→ **EXCERPTED RECORDS**
⟨

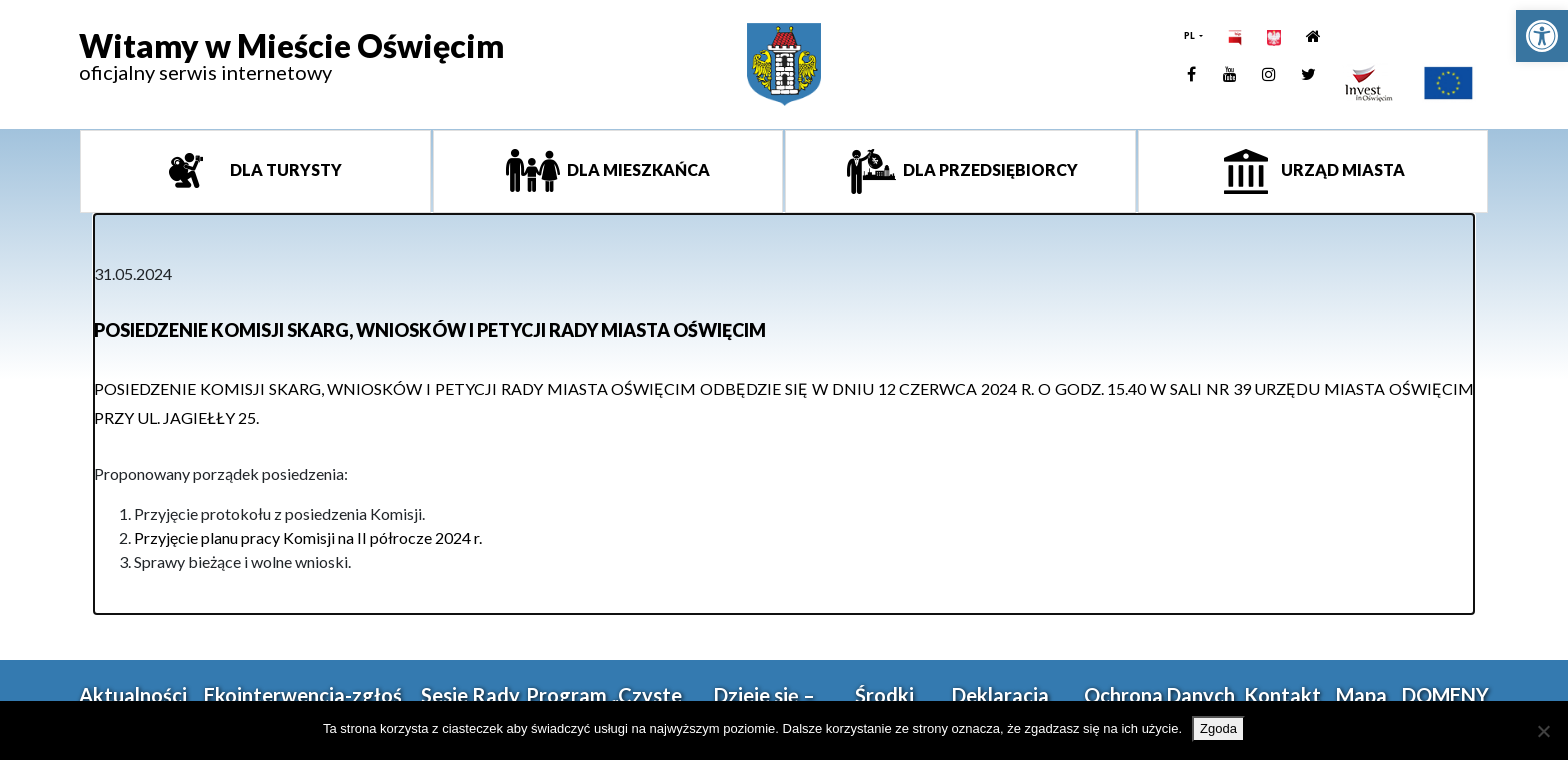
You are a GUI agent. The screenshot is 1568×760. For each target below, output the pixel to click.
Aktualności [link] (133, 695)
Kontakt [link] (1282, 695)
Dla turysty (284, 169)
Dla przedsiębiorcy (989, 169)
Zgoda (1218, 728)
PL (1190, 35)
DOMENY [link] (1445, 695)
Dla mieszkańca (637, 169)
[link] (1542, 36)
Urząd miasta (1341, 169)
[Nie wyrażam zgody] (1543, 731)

⟩
⟨

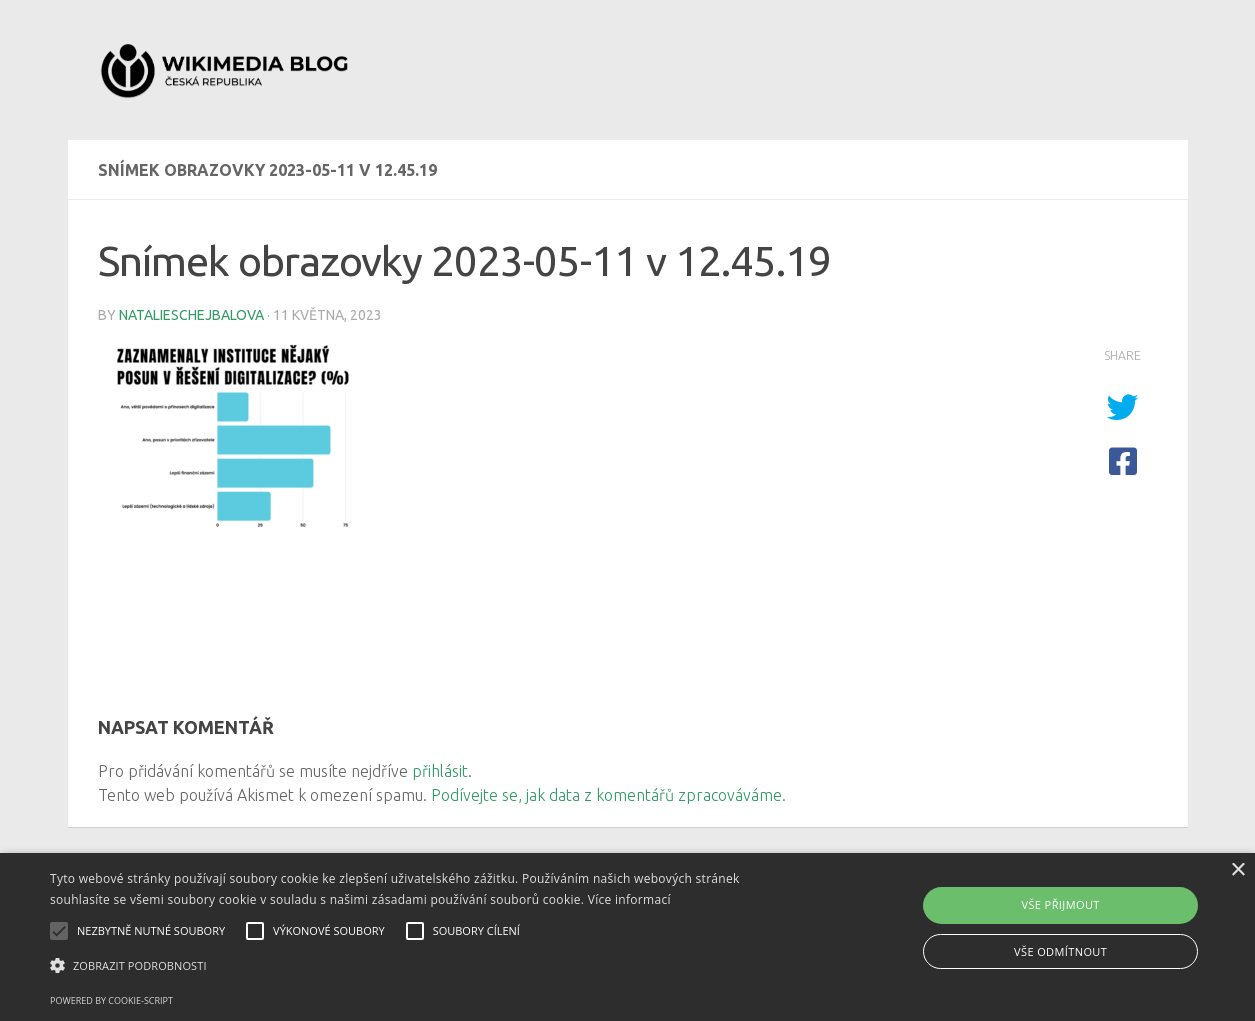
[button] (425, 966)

⟩

→ **EXERCISE DESCRIPTION**
Your task is to retype the entries verbatim, starting with the line that holds "You are a GUI" and stopping after the line that holds "DOMENY [link] (1445, 695)".

→ **REPLY**
You are a GUI agent. The screenshot is 1568×760. For each target below, output the pixel to click.
Aktualności [link] (133, 695)
Kontakt [link] (1282, 695)
Dla turysty (284, 169)
Dla przedsiębiorcy (989, 169)
Zgoda (1218, 728)
PL (1190, 35)
DOMENY [link] (1445, 695)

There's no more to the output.